**Instructions to follow:** Write down each entry again, exactly as it reads.

**Given records:**
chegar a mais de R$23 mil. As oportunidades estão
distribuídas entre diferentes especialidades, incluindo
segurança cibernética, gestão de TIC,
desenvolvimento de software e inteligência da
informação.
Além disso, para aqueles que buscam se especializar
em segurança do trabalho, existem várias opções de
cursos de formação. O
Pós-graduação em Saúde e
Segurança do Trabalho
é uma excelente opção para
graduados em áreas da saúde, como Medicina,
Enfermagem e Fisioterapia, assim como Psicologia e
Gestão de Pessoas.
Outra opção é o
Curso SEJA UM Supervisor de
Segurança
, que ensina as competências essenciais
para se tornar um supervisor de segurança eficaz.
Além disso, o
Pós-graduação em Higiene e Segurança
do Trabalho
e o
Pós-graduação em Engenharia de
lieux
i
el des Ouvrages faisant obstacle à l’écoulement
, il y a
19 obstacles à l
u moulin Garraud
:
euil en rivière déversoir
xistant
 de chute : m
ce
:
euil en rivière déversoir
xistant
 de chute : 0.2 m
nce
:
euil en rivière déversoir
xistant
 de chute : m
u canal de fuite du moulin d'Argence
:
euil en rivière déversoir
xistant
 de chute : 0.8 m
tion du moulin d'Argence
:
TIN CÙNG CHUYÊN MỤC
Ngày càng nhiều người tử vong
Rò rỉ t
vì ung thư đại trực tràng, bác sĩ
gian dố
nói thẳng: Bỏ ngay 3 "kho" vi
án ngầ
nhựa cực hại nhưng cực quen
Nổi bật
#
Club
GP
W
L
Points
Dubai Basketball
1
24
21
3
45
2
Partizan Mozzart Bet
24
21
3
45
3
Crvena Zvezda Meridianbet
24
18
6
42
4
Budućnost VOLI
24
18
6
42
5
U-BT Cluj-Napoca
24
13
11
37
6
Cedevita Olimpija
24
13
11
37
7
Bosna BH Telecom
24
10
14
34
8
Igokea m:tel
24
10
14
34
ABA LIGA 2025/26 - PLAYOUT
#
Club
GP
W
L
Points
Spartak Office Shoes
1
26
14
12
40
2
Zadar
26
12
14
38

**Answer for the task:**
chegar a mais de R$23 mil. As oportunidades estão
distribuídas entre diferentes especialidades, incluindo
segurança cibernética, gestão de TIC,
desenvolvimento de software e inteligência da
informação.
Além disso, para aqueles que buscam se especializar
em segurança do trabalho, existem várias opções de
cursos de formação. O
Pós-graduação em Saúde e
Segurança do Trabalho
é uma excelente opção para
graduados em áreas da saúde, como Medicina,
Enfermagem e Fisioterapia, assim como Psicologia e
Gestão de Pessoas.
Outra opção é o
Curso SEJA UM Supervisor de
Segurança
, que ensina as competências essenciais
para se tornar um supervisor de segurança eficaz.
Além disso, o
Pós-graduação em Higiene e Segurança
do Trabalho
e o
Pós-graduação em Engenharia de
lieux
i
el des Ouvrages faisant obstacle à l’écoulement
, il y a
19 obstacles à l
u moulin Garraud
:
euil en rivière déversoir
xistant
 de chute : m
ce
:
euil en rivière déversoir
xistant
 de chute : 0.2 m
nce
:
euil en rivière déversoir
xistant
 de chute : m
u canal de fuite du moulin d'Argence
:
euil en rivière déversoir
xistant
 de chute : 0.8 m
tion du moulin d'Argence
:
TIN CÙNG CHUYÊN MỤC
Ngày càng nhiều người tử vong
Rò rỉ t
vì ung thư đại trực tràng, bác sĩ
gian dố
nói thẳng: Bỏ ngay 3 "kho" vi
án ngầ
nhựa cực hại nhưng cực quen
Nổi bật
#
Club
GP
W
L
Points
Dubai Basketball
1
24
21
3
45
2
Partizan Mozzart Bet
24
21
3
45
3
Crvena Zvezda Meridianbet
24
18
6
42
4
Budućnost VOLI
24
18
6
42
5
U-BT Cluj-Napoca
24
13
11
37
6
Cedevita Olimpija
24
13
11
37
7
Bosna BH Telecom
24
10
14
34
8
Igokea m:tel
24
10
14
34
ABA LIGA 2025/26 - PLAYOUT
#
Club
GP
W
L
Points
Spartak Office Shoes
1
26
14
12
40
2
Zadar
26
12
14
38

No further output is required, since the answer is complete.